The most dramatic deal, and the one that brought Wilson to the attention from the U.S. government, was for some twenty tons of military grade C-4 plastic explosives. This was a massive quantity that was equal to the entire US domestic stockpile. Most of Wilson’s connections were still under the impression that he was working for the CIA and a wide network in the United States supported his actions. The explosives were presumed assembled by a California company and hidden in barrels of oil drilling mud. They were presumed flown to Libya aboard a chartered jet.

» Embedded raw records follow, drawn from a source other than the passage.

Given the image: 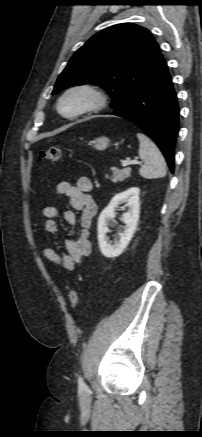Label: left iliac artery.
<instances>
[{
  "label": "left iliac artery",
  "mask_w": 202,
  "mask_h": 437,
  "mask_svg": "<svg viewBox=\"0 0 202 437\" xmlns=\"http://www.w3.org/2000/svg\"><path fill=\"white\" fill-rule=\"evenodd\" d=\"M78 386H79L80 389H85L86 388V385H85V383H84V381H83L81 376L78 377Z\"/></svg>",
  "instance_id": "44dca946"
}]
</instances>
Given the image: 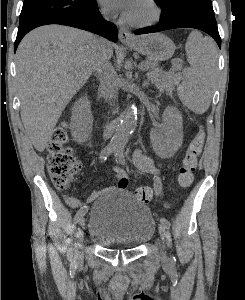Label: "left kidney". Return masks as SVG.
I'll use <instances>...</instances> for the list:
<instances>
[{
    "label": "left kidney",
    "mask_w": 245,
    "mask_h": 300,
    "mask_svg": "<svg viewBox=\"0 0 245 300\" xmlns=\"http://www.w3.org/2000/svg\"><path fill=\"white\" fill-rule=\"evenodd\" d=\"M163 123L151 132L154 150L162 156H172L183 141L182 115L178 109L168 106L163 113Z\"/></svg>",
    "instance_id": "left-kidney-1"
}]
</instances>
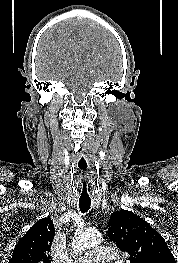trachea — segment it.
Returning a JSON list of instances; mask_svg holds the SVG:
<instances>
[{"mask_svg":"<svg viewBox=\"0 0 178 263\" xmlns=\"http://www.w3.org/2000/svg\"><path fill=\"white\" fill-rule=\"evenodd\" d=\"M90 205L91 198L88 193L87 183L84 181L80 186L79 209L82 213H85L90 209Z\"/></svg>","mask_w":178,"mask_h":263,"instance_id":"trachea-1","label":"trachea"}]
</instances>
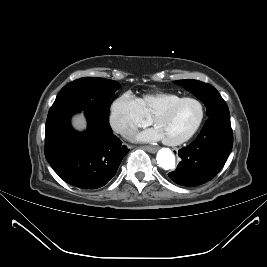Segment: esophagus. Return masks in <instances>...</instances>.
Here are the masks:
<instances>
[{
  "label": "esophagus",
  "mask_w": 267,
  "mask_h": 267,
  "mask_svg": "<svg viewBox=\"0 0 267 267\" xmlns=\"http://www.w3.org/2000/svg\"><path fill=\"white\" fill-rule=\"evenodd\" d=\"M143 149L150 152V153H156L159 148L153 147V146H143Z\"/></svg>",
  "instance_id": "esophagus-1"
}]
</instances>
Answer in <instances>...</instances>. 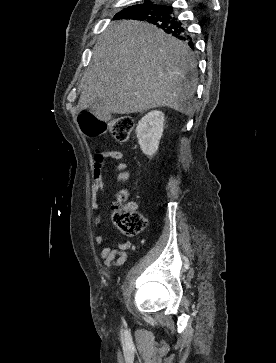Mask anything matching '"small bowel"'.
I'll return each mask as SVG.
<instances>
[{
  "label": "small bowel",
  "mask_w": 276,
  "mask_h": 363,
  "mask_svg": "<svg viewBox=\"0 0 276 363\" xmlns=\"http://www.w3.org/2000/svg\"><path fill=\"white\" fill-rule=\"evenodd\" d=\"M125 154L118 150L105 149L94 155L92 160V177L93 185L91 189V206L94 209L99 208L100 201L99 196L105 193V185L103 180L102 171L107 159L117 160L118 163L115 165V170L118 171L116 176L117 181H125L130 178V170L128 165L123 162ZM133 209L137 208V205L132 203L130 205ZM103 222V216L99 215L94 219V225L100 226ZM98 245H104L106 239L102 235H98L95 238ZM130 247L129 242H124L117 245L116 247L107 246L104 247L100 252V258L103 260L106 267L121 266L125 263L127 254L126 250Z\"/></svg>",
  "instance_id": "c3829d8e"
}]
</instances>
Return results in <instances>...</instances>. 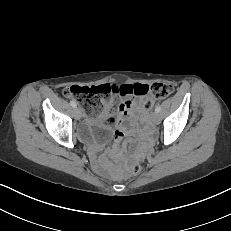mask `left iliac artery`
<instances>
[{"instance_id": "1", "label": "left iliac artery", "mask_w": 231, "mask_h": 231, "mask_svg": "<svg viewBox=\"0 0 231 231\" xmlns=\"http://www.w3.org/2000/svg\"><path fill=\"white\" fill-rule=\"evenodd\" d=\"M155 111L160 112L161 111V106L160 105L156 106Z\"/></svg>"}]
</instances>
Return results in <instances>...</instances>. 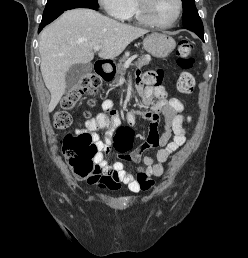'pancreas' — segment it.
Segmentation results:
<instances>
[{"instance_id":"pancreas-1","label":"pancreas","mask_w":248,"mask_h":258,"mask_svg":"<svg viewBox=\"0 0 248 258\" xmlns=\"http://www.w3.org/2000/svg\"><path fill=\"white\" fill-rule=\"evenodd\" d=\"M128 60V56L124 55L120 60L119 63L116 66V77L114 79V83L118 81L119 77L124 73L125 71V67L124 64L125 62ZM151 61L150 56H141L136 62H135V66L138 68H141L145 65H148Z\"/></svg>"}]
</instances>
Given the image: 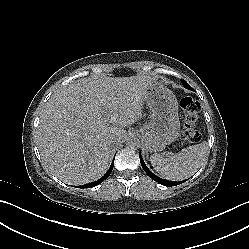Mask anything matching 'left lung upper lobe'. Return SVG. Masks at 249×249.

Another scandal broke out around Wilson when a company he had formed to ship United State military aid to Egypt was convicted of overcharging the United States Department of Defense by $8 million dollars."Jane Mayer and Doyle McManus Landslide: The Unmaking of the President 1984-1988 (Houghton Mifflin Co.: Boston, 1988) p. 142." A partner with Edwin P. Wilson in this company was another former CIA officer, Thomas G. Clines."Ibid." Wilson also maintained that Major General Richard V. Secord was also a "silent partner" in this company, though Secord denied this allegation. Nonetheless, Wilson, Clines and Theodore Shackley (another former CIA officer) were all working together with Secord in the summer of 1984 when Oliver North approached Secord to ask for help in buying arms for the "Contras", a group of armed rebels then trying to overturn the leftist Sandinista government of Nicaragua.

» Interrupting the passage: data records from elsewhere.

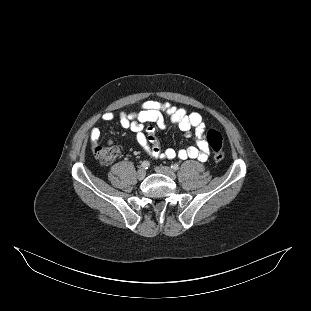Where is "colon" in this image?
<instances>
[{
  "label": "colon",
  "mask_w": 311,
  "mask_h": 311,
  "mask_svg": "<svg viewBox=\"0 0 311 311\" xmlns=\"http://www.w3.org/2000/svg\"><path fill=\"white\" fill-rule=\"evenodd\" d=\"M206 141L213 151V156L216 161H221L225 157L222 149V135L219 131L211 129L207 132ZM120 150L117 146H98L94 150L96 159L102 165L111 164L119 155Z\"/></svg>",
  "instance_id": "colon-1"
}]
</instances>
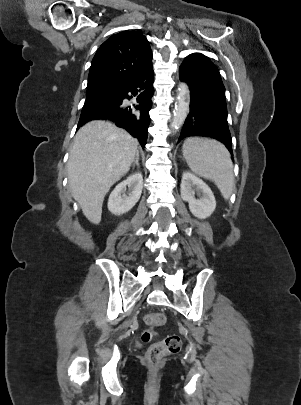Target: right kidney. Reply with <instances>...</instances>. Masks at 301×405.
Returning a JSON list of instances; mask_svg holds the SVG:
<instances>
[{
    "instance_id": "obj_1",
    "label": "right kidney",
    "mask_w": 301,
    "mask_h": 405,
    "mask_svg": "<svg viewBox=\"0 0 301 405\" xmlns=\"http://www.w3.org/2000/svg\"><path fill=\"white\" fill-rule=\"evenodd\" d=\"M129 188V195L125 194ZM143 189V176L141 173H134L126 180L119 183L108 199V210L115 215H121L130 211L140 199Z\"/></svg>"
}]
</instances>
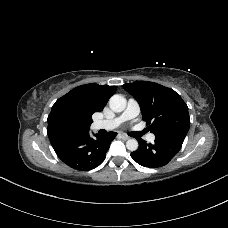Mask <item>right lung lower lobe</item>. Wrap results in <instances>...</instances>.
I'll return each instance as SVG.
<instances>
[{
	"instance_id": "right-lung-lower-lobe-1",
	"label": "right lung lower lobe",
	"mask_w": 228,
	"mask_h": 228,
	"mask_svg": "<svg viewBox=\"0 0 228 228\" xmlns=\"http://www.w3.org/2000/svg\"><path fill=\"white\" fill-rule=\"evenodd\" d=\"M117 133L97 135L65 133L49 138L57 156L71 168L87 171L99 166L106 157L111 141Z\"/></svg>"
}]
</instances>
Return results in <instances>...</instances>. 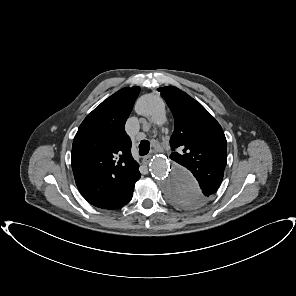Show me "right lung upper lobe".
I'll return each mask as SVG.
<instances>
[{
	"mask_svg": "<svg viewBox=\"0 0 296 296\" xmlns=\"http://www.w3.org/2000/svg\"><path fill=\"white\" fill-rule=\"evenodd\" d=\"M140 88L126 87L97 106L81 123L73 140L71 165L83 197L102 209L121 208L140 178L125 132Z\"/></svg>",
	"mask_w": 296,
	"mask_h": 296,
	"instance_id": "right-lung-upper-lobe-1",
	"label": "right lung upper lobe"
}]
</instances>
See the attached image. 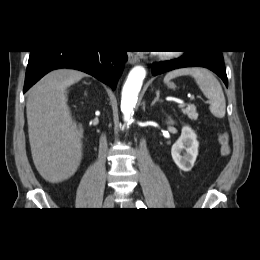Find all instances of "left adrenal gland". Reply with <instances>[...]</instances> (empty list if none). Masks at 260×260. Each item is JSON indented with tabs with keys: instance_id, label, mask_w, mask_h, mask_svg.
<instances>
[{
	"instance_id": "obj_1",
	"label": "left adrenal gland",
	"mask_w": 260,
	"mask_h": 260,
	"mask_svg": "<svg viewBox=\"0 0 260 260\" xmlns=\"http://www.w3.org/2000/svg\"><path fill=\"white\" fill-rule=\"evenodd\" d=\"M159 96H160V92L159 91H156V97H155V99L152 101V103H151V106H153L156 102H158V101H162V100H160L159 99Z\"/></svg>"
}]
</instances>
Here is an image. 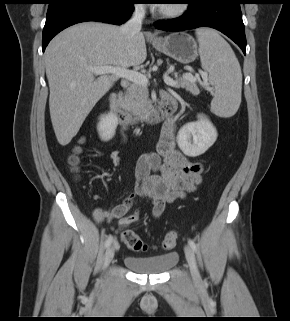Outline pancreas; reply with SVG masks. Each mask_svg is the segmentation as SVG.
<instances>
[{
  "instance_id": "pancreas-1",
  "label": "pancreas",
  "mask_w": 290,
  "mask_h": 321,
  "mask_svg": "<svg viewBox=\"0 0 290 321\" xmlns=\"http://www.w3.org/2000/svg\"><path fill=\"white\" fill-rule=\"evenodd\" d=\"M176 78L175 88H185L193 95L199 94V88L196 84V80L186 79L178 77L177 73H174ZM122 107L131 112L133 115L142 117L151 109V101L149 100V92L147 86L132 83L124 93V97L121 101Z\"/></svg>"
}]
</instances>
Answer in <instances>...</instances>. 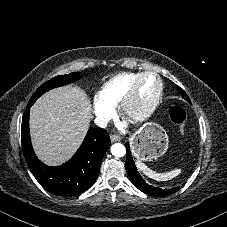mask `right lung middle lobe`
Masks as SVG:
<instances>
[{
  "label": "right lung middle lobe",
  "instance_id": "obj_1",
  "mask_svg": "<svg viewBox=\"0 0 227 227\" xmlns=\"http://www.w3.org/2000/svg\"><path fill=\"white\" fill-rule=\"evenodd\" d=\"M81 78L80 73L78 72H73L67 75H60V76H56L52 79H50L49 81L45 82L44 84H42L33 94V96L31 97L30 101L28 104L33 105L34 102L45 92L49 91L50 89L56 88V87H60L63 86L65 84H69L72 82H75L77 80H79Z\"/></svg>",
  "mask_w": 227,
  "mask_h": 227
}]
</instances>
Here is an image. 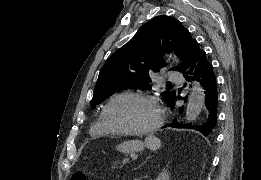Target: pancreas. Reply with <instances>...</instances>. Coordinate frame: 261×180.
<instances>
[{"mask_svg":"<svg viewBox=\"0 0 261 180\" xmlns=\"http://www.w3.org/2000/svg\"><path fill=\"white\" fill-rule=\"evenodd\" d=\"M110 166L113 170H122V165L119 159H113Z\"/></svg>","mask_w":261,"mask_h":180,"instance_id":"pancreas-1","label":"pancreas"}]
</instances>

Investigation and conviction

After a lengthy investigation by the Bureau of Alcohol, Tobacco and Firearms (then part of the US Department of the Treasury), Wilson was indicted by the US Justice Department for firearms and explosives violations. However, he was in Libya, which would not extradite him. Wilson was very unhappy in Libya, and the Libyans were suspicious of him and he feared for his safety. The prosecutors knew this and they sent a con-man with links to the CIA named Ernest Keiser to convince Wilson that he would be safe in the Dominican Republic. Wilson flew to the Caribbean, but upon arrival was arrested and flown to New York.

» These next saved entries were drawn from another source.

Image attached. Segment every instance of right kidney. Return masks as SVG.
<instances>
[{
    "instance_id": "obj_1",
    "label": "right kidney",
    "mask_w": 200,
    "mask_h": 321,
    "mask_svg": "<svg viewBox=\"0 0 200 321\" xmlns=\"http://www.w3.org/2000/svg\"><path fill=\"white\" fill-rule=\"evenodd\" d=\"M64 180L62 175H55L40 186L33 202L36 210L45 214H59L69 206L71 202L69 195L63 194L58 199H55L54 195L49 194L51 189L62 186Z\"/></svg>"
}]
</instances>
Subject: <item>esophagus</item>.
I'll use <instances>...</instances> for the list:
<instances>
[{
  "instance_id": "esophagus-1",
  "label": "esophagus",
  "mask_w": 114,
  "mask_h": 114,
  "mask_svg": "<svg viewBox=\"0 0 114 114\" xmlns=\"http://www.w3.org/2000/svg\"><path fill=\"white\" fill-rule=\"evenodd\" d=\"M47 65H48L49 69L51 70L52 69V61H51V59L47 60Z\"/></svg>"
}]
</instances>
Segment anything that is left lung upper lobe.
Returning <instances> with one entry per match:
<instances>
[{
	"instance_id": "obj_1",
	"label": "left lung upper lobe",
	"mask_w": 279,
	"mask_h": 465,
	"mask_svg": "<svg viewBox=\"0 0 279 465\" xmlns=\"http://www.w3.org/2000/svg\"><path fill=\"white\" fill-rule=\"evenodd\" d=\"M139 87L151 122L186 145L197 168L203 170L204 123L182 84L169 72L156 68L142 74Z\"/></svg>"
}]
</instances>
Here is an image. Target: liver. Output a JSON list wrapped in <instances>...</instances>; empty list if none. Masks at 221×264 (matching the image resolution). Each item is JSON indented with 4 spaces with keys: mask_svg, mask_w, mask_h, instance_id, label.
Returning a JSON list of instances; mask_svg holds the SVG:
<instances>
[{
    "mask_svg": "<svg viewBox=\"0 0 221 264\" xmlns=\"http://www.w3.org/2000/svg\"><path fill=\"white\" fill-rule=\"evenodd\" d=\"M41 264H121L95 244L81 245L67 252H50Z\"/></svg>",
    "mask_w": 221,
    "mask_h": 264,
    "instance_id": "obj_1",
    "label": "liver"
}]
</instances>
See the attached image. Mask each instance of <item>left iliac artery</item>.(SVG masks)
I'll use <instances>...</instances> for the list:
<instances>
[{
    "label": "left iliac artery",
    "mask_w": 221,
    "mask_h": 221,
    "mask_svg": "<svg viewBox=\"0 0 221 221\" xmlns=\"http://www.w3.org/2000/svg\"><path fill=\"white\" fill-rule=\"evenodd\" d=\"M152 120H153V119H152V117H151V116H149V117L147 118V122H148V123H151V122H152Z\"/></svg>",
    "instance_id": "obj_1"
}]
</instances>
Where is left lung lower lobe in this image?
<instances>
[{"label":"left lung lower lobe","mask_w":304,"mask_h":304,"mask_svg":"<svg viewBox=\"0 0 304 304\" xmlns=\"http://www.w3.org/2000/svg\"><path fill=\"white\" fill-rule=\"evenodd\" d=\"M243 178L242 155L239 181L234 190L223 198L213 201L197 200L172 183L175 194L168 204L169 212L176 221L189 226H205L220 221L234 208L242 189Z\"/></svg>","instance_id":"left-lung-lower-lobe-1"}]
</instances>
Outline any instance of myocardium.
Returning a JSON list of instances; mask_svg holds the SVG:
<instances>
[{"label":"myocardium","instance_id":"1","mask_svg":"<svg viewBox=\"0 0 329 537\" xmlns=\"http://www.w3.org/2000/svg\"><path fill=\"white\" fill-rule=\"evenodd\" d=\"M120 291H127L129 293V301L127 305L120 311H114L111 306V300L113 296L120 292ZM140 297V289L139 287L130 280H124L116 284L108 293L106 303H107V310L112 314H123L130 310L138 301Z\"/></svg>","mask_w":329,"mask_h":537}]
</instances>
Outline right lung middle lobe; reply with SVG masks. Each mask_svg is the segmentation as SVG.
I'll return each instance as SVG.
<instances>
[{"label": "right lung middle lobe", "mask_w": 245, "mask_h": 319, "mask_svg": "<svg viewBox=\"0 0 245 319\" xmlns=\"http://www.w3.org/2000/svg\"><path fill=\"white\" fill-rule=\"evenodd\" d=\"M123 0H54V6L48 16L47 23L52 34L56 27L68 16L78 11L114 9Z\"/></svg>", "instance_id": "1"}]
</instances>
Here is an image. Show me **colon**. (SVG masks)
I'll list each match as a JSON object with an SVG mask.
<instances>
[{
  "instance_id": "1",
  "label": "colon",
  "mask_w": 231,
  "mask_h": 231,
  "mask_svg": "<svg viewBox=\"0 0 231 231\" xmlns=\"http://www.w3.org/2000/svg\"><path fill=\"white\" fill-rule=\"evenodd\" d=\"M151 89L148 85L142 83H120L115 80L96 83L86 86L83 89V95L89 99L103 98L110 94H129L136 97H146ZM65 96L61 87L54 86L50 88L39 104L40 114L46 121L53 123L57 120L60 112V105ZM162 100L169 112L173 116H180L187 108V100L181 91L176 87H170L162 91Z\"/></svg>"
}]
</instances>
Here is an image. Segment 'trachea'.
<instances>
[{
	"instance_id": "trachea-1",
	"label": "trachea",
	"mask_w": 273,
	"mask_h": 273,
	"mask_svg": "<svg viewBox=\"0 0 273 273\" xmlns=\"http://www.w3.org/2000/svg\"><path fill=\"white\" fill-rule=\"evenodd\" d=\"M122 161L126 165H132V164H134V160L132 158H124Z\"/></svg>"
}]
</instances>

He was put on trial four separate times. He was found not guilty of trying to hire a group of Cubans to kill a Libyan dissident. He was found guilty of exporting guns, including the one used in the Bonn assassination, and of shipping the explosives and sentenced to 15 years in prison for the former and 17 years for the latter. While awaiting trial, he allegedly approached a fellow prisoner and attempted to hire him to kill the federal prosecutors. This prisoner was never questioned by anyone outside the CIA. The prisoner instead went to the authorities and they set Wilson up with an undercover agent. The agent taped Wilson hiring him to kill the prosecutors, six witnesses and his ex-wife. In a subsequent trial, he was sentenced to an added twenty-four years in jail for conspiracy to murder. The voice in the recording was never solidly identified as Wilson’s.